Monday, November 24, 2008

SOA

Dan and I left Thursday night in the middle of a beautiful snowfall, the first of the season, and the first ever for my housemate Megan. We joined the Philly JVs on a bus full of students from St. Joe’s University. It was a 15-hour ride down to Columbus, Georgia: we got there at 1pm. At the Ignatian Family Teach-In that night we heard Father Roy Bourgeois (the founder of SOA Watch) speak and defend his pro-women’s ordination stance which a month earlier had earned him the threat of ex-communication.


On Saturday morning, I made sure to get to the teach-in in time to hear Father Jon Sobrino speak. I met him in El Salvador during my semester abroad when he spoke to our group, and I remember thinking he looked like a small version of Mr. Rogers. But this time he struck me as much taller and broad-shouldered than I recalled, even though I was much farther away from him. As soon as he began to talk, I also remembered that for all his fame for being a radical liberation theologian and the one who survived the massacre of his six colleagues by pure luck, he also is not very gifted in public speaking. I don’t really remember a thing he said.

I spent Saturday afternoon at the gates of Fort Benning. It was a great day to be outdoors: warm and sunny! Along one side of the road, there were lots of organizations with tables and booths set up handing out information and selling things. Musicians were performing on the main stage, interspersed with speakers. Some people were laying on the ground doing a demonstration of the massacre at El Mozote in El Salvador. The other side of the road was lined with little booths at the end of people’s driveways selling food.

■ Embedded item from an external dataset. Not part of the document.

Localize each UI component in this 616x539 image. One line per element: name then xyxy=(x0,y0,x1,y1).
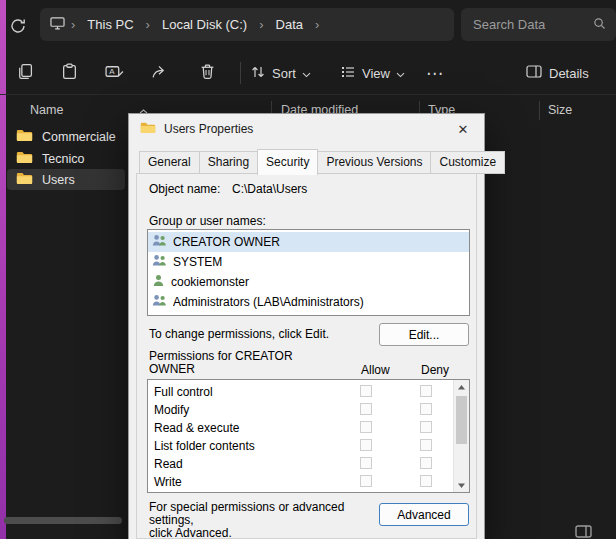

People sure know how to make the most of a money-making opportunity when they see one! I was glad to support the local economy… I wandered around and ran into people, including: my liberation theology professor/academic advisor from college, Leah the campus minister from Corvallis, other JVC East-ers, one of our Camden support persons and his staff, students from St. Olaf…

That evening was the Ignatian Family Mass, which was really cool. There had to have been more than a thousand (?) people there. The music was good and I really liked the homily, and I even took communion. The room was just very lively and vibrant. Afterwards, I avoided the commotion of the crowded JVC gathering and instead had an hour-long conversation with Leah.

Sunday morning was the vigil and procession at the gates. It was a pretty powerful experience. After the names of people who had been massacred/assassinated by graduates of the SOA were chanted, everyone lifted the cross they were holding and responded with “Presente.” This went on for two full hours, until the whole procession of over 20,000 people had walked to the gate and placed their cross in the fence. I made a cross with Rutilio Grande’s name on it, and squeezed it extra firmly when his name was read. My voice was tired at the end! And you couldn’t see through the fence any more because it was filled not only with white crosses, but also flowers, slips of paper, photographs, etc.

I am so glad I finally got to participate in this. I’ve known about it ever since the first liberation theology class I took my sophomore year of college, and really really wanted to go after spending a semester in Central America, meeting Jon Sobrino and seeing the site where the six priests were killed in 1989, which is why the whole SOA vigil got started…but I was never able to go until this year.